Max's teacher Anne is right that her sense of humor is very British--which is probably why I find her so funny, because I generally prefer British humor. She has also been living in Paris for 40 years, married to a Frenchman. "He says I've become more French than the French," she told me. But whereas she may dress like a Parisian and observe the rules of politesse, her sense of humor remains intact.

"Sarcastique" may be the word for sarcasm in French, but it has never seemed to me to be a big part of French culture, where there is still respect for mimes and clowns. Matt wisely forbade me from signing Max up for the atelier on "le clowning" over his last school holiday, reminding me that where we come from, this is the stuff of horror, not humor. When I was a high school exchange student here, I remember feeling like my own sarcastic sense of humor didn't come across in French.

Max's bilingual montessori school here draws a hodgepodge of kids whose families have settled temporarily in Paris. Most of his classmates in his tiny class speak two languages at home, often not the same two they speak at school. These families are almost all going to go elsewhere eventually, and so they're reluctant to put their kids into the notoriously rigid French public school system. Or else they're committed to montessori education, something about which we knew little before arriving here. It's very childcentric and--if this school is representative--very earnest.

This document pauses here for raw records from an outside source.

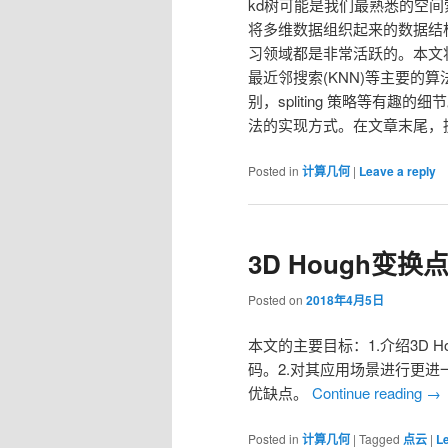
kd树可能是我们最熟悉的空间索引。
将多维数据组织起来的数据结
习领域都是非常活跃的。本文
最近邻搜索(KNN)等主要的
别，spliting 策略等有趣
法的实现方式。在文章末尾，
Posted in
计算几何
|
Leave a reply
3D Hough变
Posted on
2018年4月5日
本文的主要目标：1.介绍3D H
码。2.对其应用场景进行更进
优缺点。
Continue reading
→
Posted in
计算几何
|
Tagged
点云
|
Le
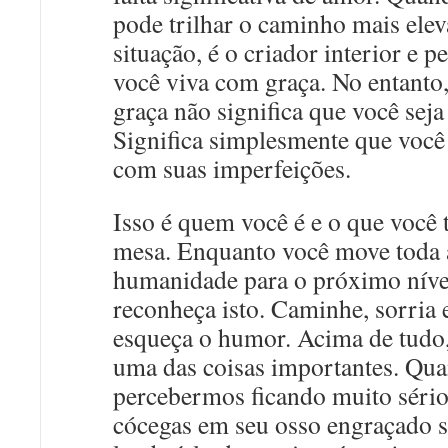
pode trilhar o caminho mais elev
situação, é o criador interior e p
você viva com graça. No entanto,
graça não significa que você seja 
Significa simplesmente que você
com suas imperfeições.
Isso é quem você é e o que você t
mesa. Enquanto você move toda 
humanidade para o próximo níve
reconheça isto. Caminhe, sorria 
esqueça o humor. Acima de tudo,
uma das coisas importantes. Qu
percebermos ficando muito sério
cócegas em seu osso engraçado s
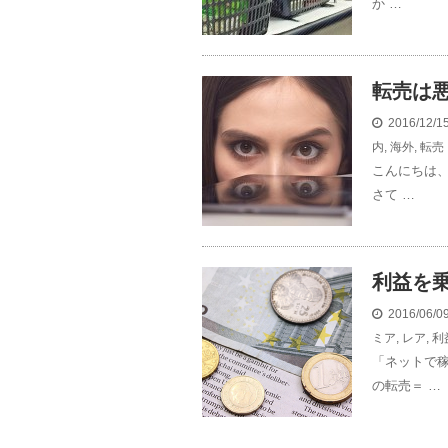
か …
転売は
2016/12/
内
,
海外
,
転売
こんにちは、
さて …
利益を
2016/06/
ミア
,
レア
,
利
「ネットで
の転売＝ …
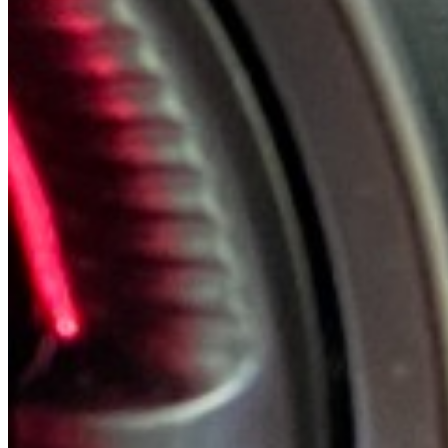
Cupra
6 Modelle · 1 Referenz
Modelle ansehen
→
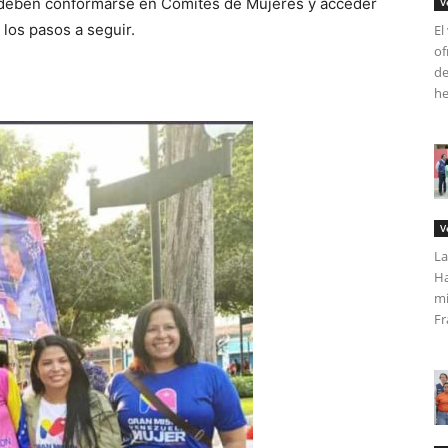
eben conformarse en Comités de Mujeres y acceder
V
 los pasos a seguir.
El
of
de
he
V
La
Ha
mi
Fr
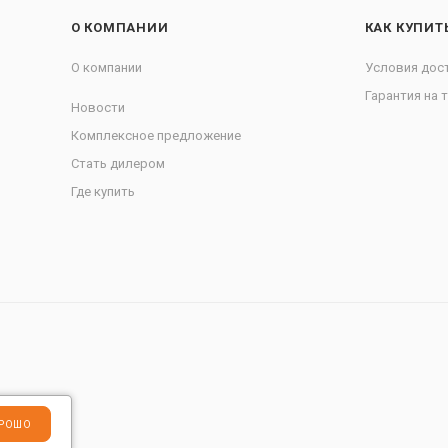
О КОМПАНИИ
КАК КУПИТ
О компании
Условия дос
Гарантия на 
Новости
Комплексное предложение
Стать дилером
Где купить
РОШО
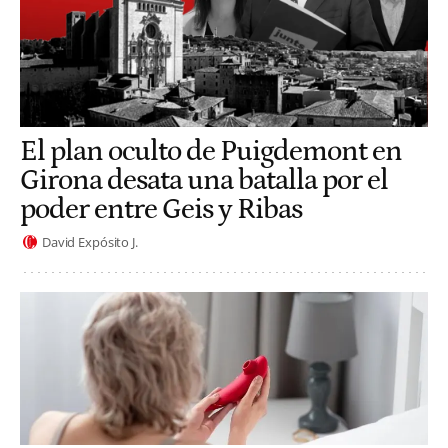
El plan oculto de Puigdemont en
Girona desata una batalla por el
poder entre Geis y Ribas
David Expósito J.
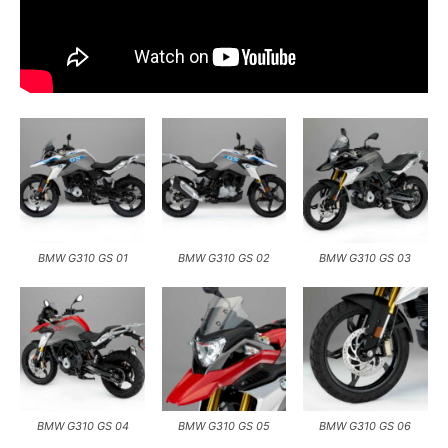
BMW G310 GS 01
BMW G310 GS 02
BMW G310 GS 03
BMW G310 GS 04
BMW G310 GS 05
BMW G310 GS 06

This week, after dropping Max off at school, Matt was stopped by a mother (American) who wanted to talk about something "upsetting" to her daughter, and asked if he could wait 10 minutes. With a sinking feeling he agreed, wondering what Max had done wrong this time. Well, nothing as it turned out--or nothing more than what we were already well aware of: whistling incessantly. He mastered this other new "skill" a few weeks ago, and has a particular fondness for whistling the Harry Potter theme song, a minor key ditty that repeats over and over. As with everything else, he does it at maximum volume. He has also mastered selective deafness when told to knock it off. Now apparently his teachers are as sick of listening to it as we are, and in class the other day, Anne said, "If you don't stop whistling, I'll have to put a piece of tape on your mouth."

This is what had so upset this woman's daughter that she brought it up with her mother, who then shared the story with Matt and also with the other parents in the tiny class, all of whom were adamant that we should contact the administration ASAP. "I would have been on the phone in five minutes," one told me. "I would have considered pulling my child from the school," said another.

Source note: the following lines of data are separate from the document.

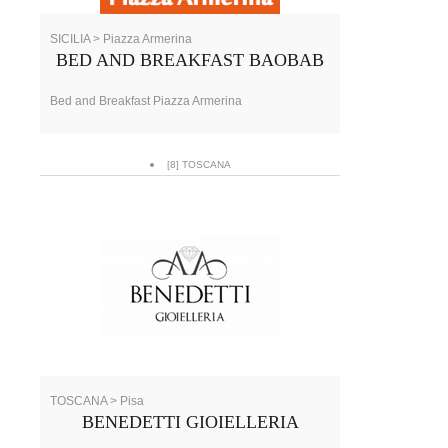
SICILIA > Piazza Armerina
BED AND BREAKFAST BAOBAB
Bed and Breakfast Piazza Armerina
[8] TOSCANA
TOSCANA > Pisa
BENEDETTI GIOIELLERIA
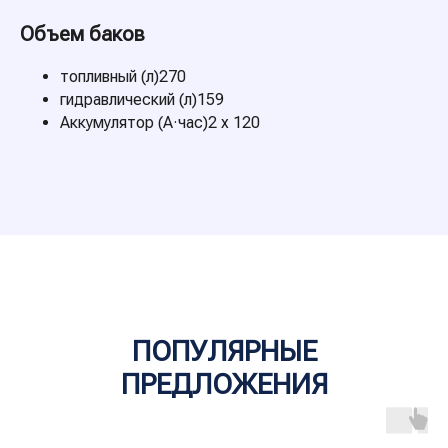
Объем баков
топливный (л)270
гидравлический (л)159
Аккумулятор (А·час)2 x 120
ПОПУЛЯРНЬIЕ
ПРЕДЛОЖЕНИЯ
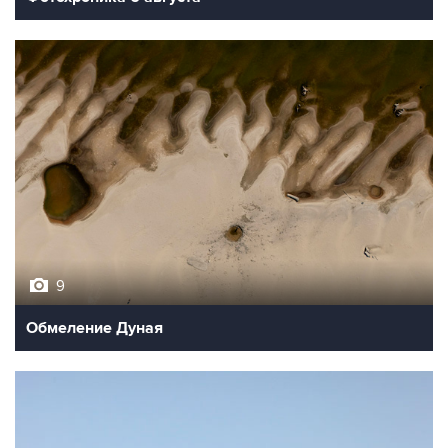
9
Обмеление Дуная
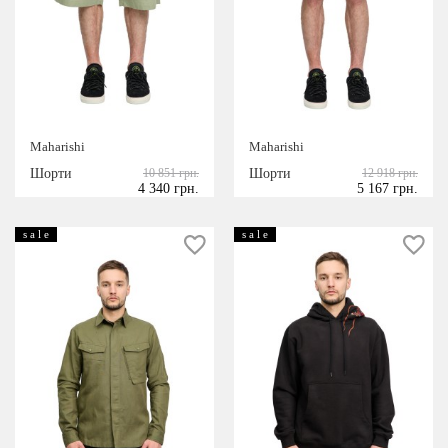
Maharishi
Maharishi
Шорти
10 851 грн.
Шорти
12 918 грн.
4 340 грн.
5 167 грн.
s a l e
s a l e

Both Matt and I thought: really? It's not like she actually taped his mouth, and to be honest, I wouldn't have cared if she had. As a kid at the French lycee in San Francisco, I often had a piece of scotch tape covering my mouth. It was an effective solution when kids chatted with their friends in class, as I was often wont to do. I remember it being kind of irritating but not traumatic. Besides, I remain convinced that we all--well, writers at least--benefit from these small humiliations. Without them, would anyone have anything to write about later on?

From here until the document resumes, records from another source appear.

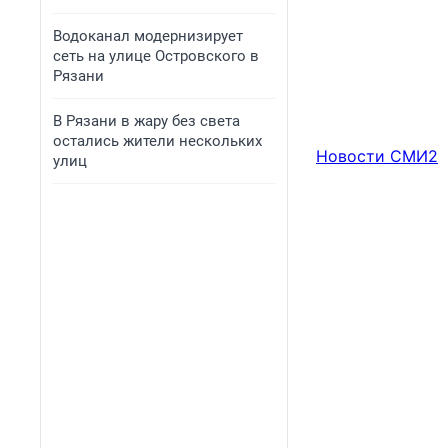
Водоканал модернизирует
сеть на улице Островского в
Рязани
В Рязани в жару без света
остались жители нескольких
Новости СМИ2
улиц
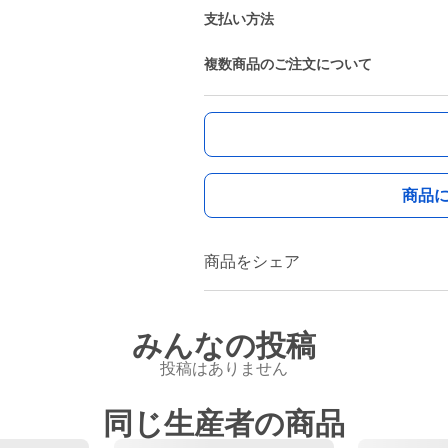
支払い方法
複数商品のご注文について
商品
商品をシェア
みんなの投稿
投稿はありません
同じ生産者の商品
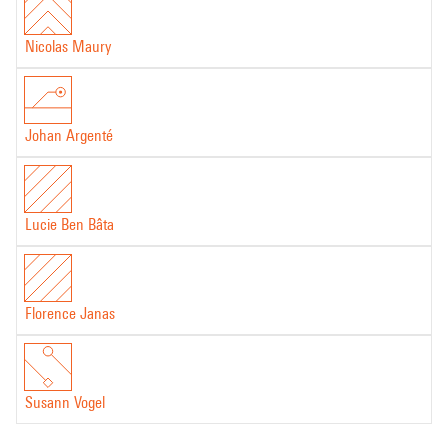
Nicolas Maury
Johan Argenté
Lucie Ben Bâta
Florence Janas
Susann Vogel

"When your teacher threatened to tape your mouth if you wouldn't stop whistling, how did you feel?" we asked Max privately, trying to figure out if we should be as upset as the other parents.

He shrugged. "Okay," he said.

"Were you scared?" we asked.

"No," he said.

"Did you feel upset at all?"

"No," he said. "I have very moist lips. I could use the power of my tongue to break through the tape. Besides, she's not really going to do it. She was just being sarcastic." He grinned.